Can Going Part-Time Beat Burnout?

Clock on split background, going part time

The epidemic of physician burnout is an issue I care deeply about – as it is for anyone who has been through it themselves, or watched friends and colleagues suffer.

Doctors are caring people, and working in healthcare is a stressful career (to put it lightly). Combining these two facts makes for a storm of potential anxiety. While you care about people’s wellbeing, management also have targets that must be met. This, stacked on top of the growing pressure on an underfunded system from an ageing population, leaves it of little surprise that so many doctors feel like they’re sprinting just to stand still.

Since working in healthcare can regularly throw life and death situations at you, it often takes a heavy toll on conscientious workers – and that toll is frequently paid on the work-life see-saw. Whether it’s a missed birthday, anniversaries neglected, relationships becoming distant, or a more general feeling of isolation, we’re used to consistently seeing conscientious healthcare workers figuratively – but also functionally – sacrifice their own lives for those of their patients.

One method some doctors, especially GPs, have used to redress the balance is to make the change from full-time to part-time hours.

A recent survey suggests that over 90% of training GPs plan to work part-time once their accreditation is complete. That’s just one in ten who actively plans on working full hours! Almost half of those polled intended to take up locum work as soon as they qualified.

We also saw feedback from a think tank that found UK family doctors were turning away from full-time clinical work because of the ‘intensity’ of their workload, and a stated fear of burnout.

The theory is that if you work part-time, say on a 0.5 contract, you will have half the workload. Unfortunately, reality (as it often does) has its ways of stepping in to change that. Let’s say you job-share with another GP, for example. You’ll split the caseload and paperwork, but it can rarely be divided half and half and completed within time, simply owing to sheer volume.

The true insanity of a doctor’s workload becomes apparent when two GPs sharing one full-time job between them both need to work extra time to fulfil their roles. If one were working full time, she would need more than a full-time job’s worth of hours to fulfill expectations.

That’s a pain I know many, many teachers also share.

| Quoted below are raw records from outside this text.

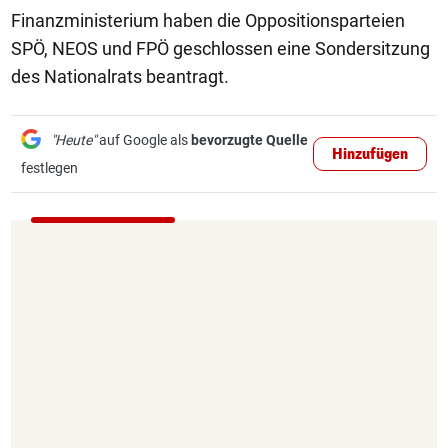
Finanzministerium haben die Oppositionsparteien
SPÖ, NEOS und FPÖ geschlossen eine Sondersitzung
des Nationalrats beantragt.
"Heute"
auf Google als
bevorzugte Quelle
Hinzufügen
festlegen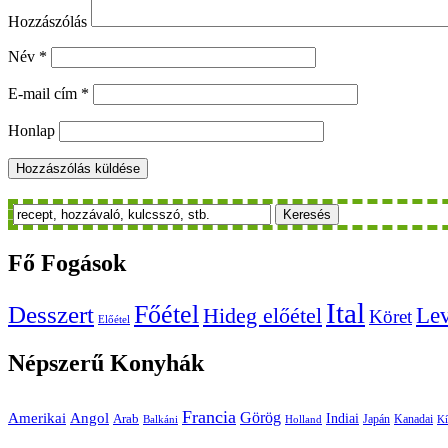
Hozzászólás
Név
*
E-mail cím
*
Honlap
Keresés
Fő
Fogások
Ital
Főétel
Desszert
Le
Hideg előétel
Köret
Előétel
Népszerű
Konyhák
Francia
Amerikai
Görög
Angol
Indiai
Arab
Japán
Kanadai
Balkáni
Holland
Kí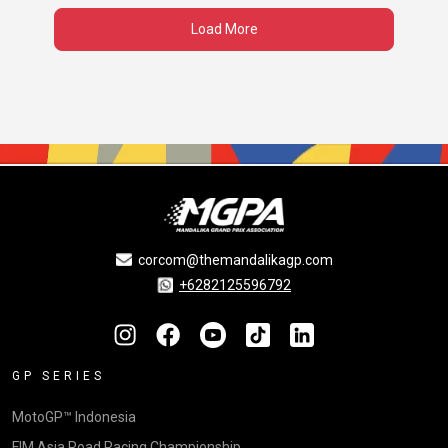
Load More
corcom@themandalikagp.com
+6282125596792
GP SERIES
MotoGP™ Indonesia
FIM Asia Road Racing Championship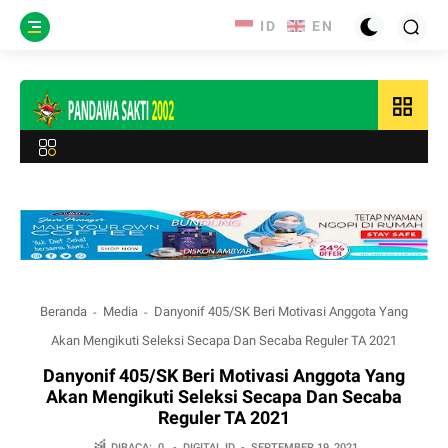
grid_view
Beranda
Media
Danyonif 405/SK Beri Motivasi Anggota Yang
Akan Mengikuti Seleksi Secapa Dan Secaba Reguler TA 2021
Danyonif 405/SK Beri Motivasi Anggota Yang
Akan Mengikuti Seleksi Secapa Dan Secaba
Reguler TA 2021
DIBACA:
0
-
DIGITAL.ID
-
SEPTEMBER 19, 2021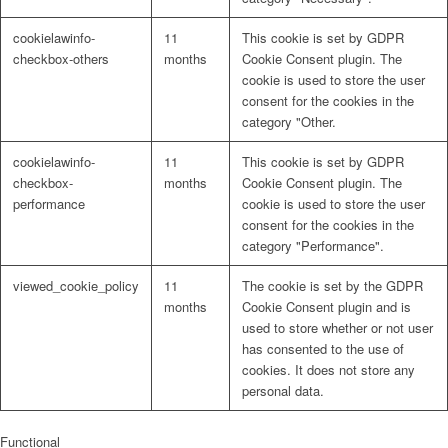
cookielawinfo-
11
This cookie is set by GDPR
checkbox-others
months
Cookie Consent plugin. The
cookie is used to store the user
consent for the cookies in the
category "Other.
cookielawinfo-
11
This cookie is set by GDPR
checkbox-
months
Cookie Consent plugin. The
performance
cookie is used to store the user
consent for the cookies in the
category "Performance".
viewed_cookie_policy
11
The cookie is set by the GDPR
months
Cookie Consent plugin and is
used to store whether or not user
has consented to the use of
cookies. It does not store any
personal data.
Functional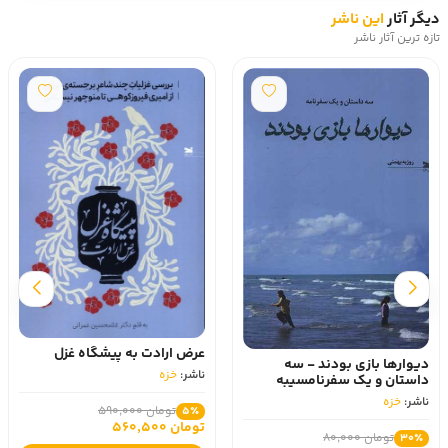
دیگر آثار
این ناشر
تازه ترین آثار ناشر
عرض ارادت به پیشگاه غزل
دیوارها بازی بودند - سه
ناشر:
خزه
داستان و یک سفرنامسیبه
ناشر:
خزه
تومان 590,000
5٪
تومان 560,500
تومان 80,000
30٪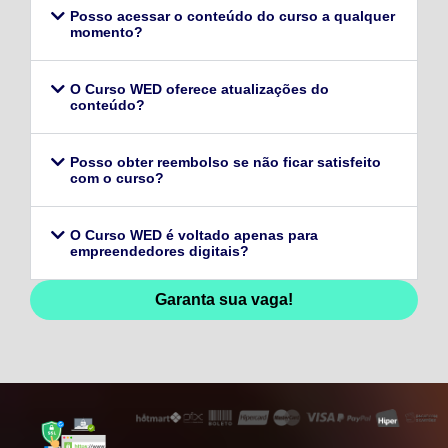
Posso acessar o conteúdo do curso a qualquer
momento?
O Curso WED oferece atualizações do
conteúdo?
Posso obter reembolso se não ficar satisfeito
com o curso?
O Curso WED é voltado apenas para
empreendedores digitais?
Garanta sua vaga!
128,96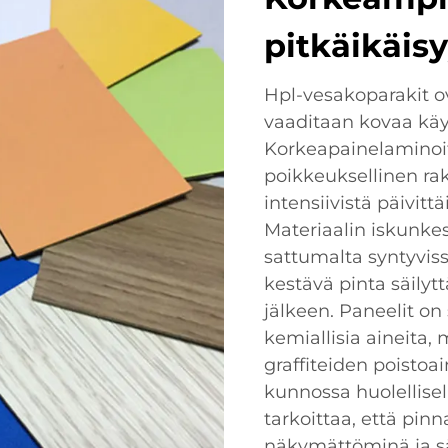
pitkäikäis
Hpl-vesakoparakit ov
vaaditaan kovaa käyt
Korkeapainelaminoitu
poikkeuksellinen rak
intensiivistä päivit
Materiaalin iskunke
sattumalta syntyvis
kestävä pinta säily
jälkeen. Paneelit o
kemiallisia aineita,
graffiteiden poistoa
kunnossa huolellisel
tarkoittaa, että pin
näkymättöminä ja sä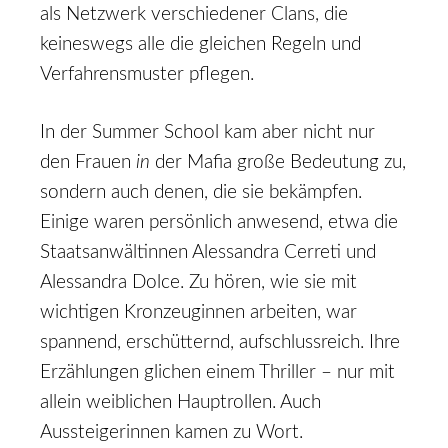
als Netzwerk verschiedener Clans, die
keineswegs alle die gleichen Regeln und
Verfahrensmuster pflegen.
In der Summer School kam aber nicht nur
den Frauen
in
der Mafia große Bedeutung zu,
sondern auch denen, die sie bekämpfen.
Einige waren persönlich anwesend, etwa die
Staatsanwältinnen Alessandra Cerreti und
Alessandra Dolce. Zu hören, wie sie mit
wichtigen Kronzeuginnen arbeiten, war
spannend, erschütternd, aufschlussreich. Ihre
Erzählungen glichen einem Thriller – nur mit
allein weiblichen Hauptrollen. Auch
Aussteigerinnen kamen zu Wort.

So what is the verdict of think tanks on this unmanageable workload, and the stress it generates? Joyce Robin, of Patient Concern, said GPs were lucky to be able to afford to work part-time.

“It’s extraordinary – all this money pumped into training them and then so many of them go part-time. Obviously, it’s good money, so they can afford to go part-time, and I can see why that appeals, especially for people bringing up families. But it’s disastrous for patients who can’t get to see a GP.”

It would be unkind not to see Joyce’s point, especially given she’s speaking from the perspective of patient advocacy – but within such a response, there’s a sense of denial of how highly doctors advocate for patients. Going so far, in fact, that they strip their own lives bare and are eventually forced to retreat.

Here we have clear evidence that doctors are struggling to live happy lives – but instead of finding ways to help them manage work-life balance or reduce the pressure of their workload, we see a deferment to guilt-pushing remarks on wages. How dare they try and have a life outside the general practice?! What, you would like a happy family life alongside reward for socially crucial work? Disgraceful!

(Another sly wink coming your way, teachers.)

But, moaning aside, I did pose a question earlier. Will going part-time help improve your work-life balance? The consensus among GPs would appear to be ‘yes’, but I think the answer is more fluid.

The workload will not reduce in line with the reduction of your hours, and you will have to deal with people judging your choice to prioritise your own mental health. For conscientious people, that can hit particularly hard. In other cases, stepping away from the work you do love so much can cause listlessness and disconnection – feeling just as bad as the stress you’re tackling while there.

It isn’t a catch-all solution – but personally, it was one of the best decisions I made following my own burnout collapse. It helped me to recover perspective, reconnect with family, rediscover outside passions, and spend more much-needed time recognising, and understanding, what had happened to me.

And what I could do to help others in the same situation.

Hopefully, in time, these think tanks will start to think about physicians as humans who are trying to be healthy and happy, just like the patients those same physicians treat day in, day out. We are not machines – and in the face of no alternatives, if taking our own steps to snatch wellness from the jaws of a system that seems determined to stamp it out is what we need to do, then so be it.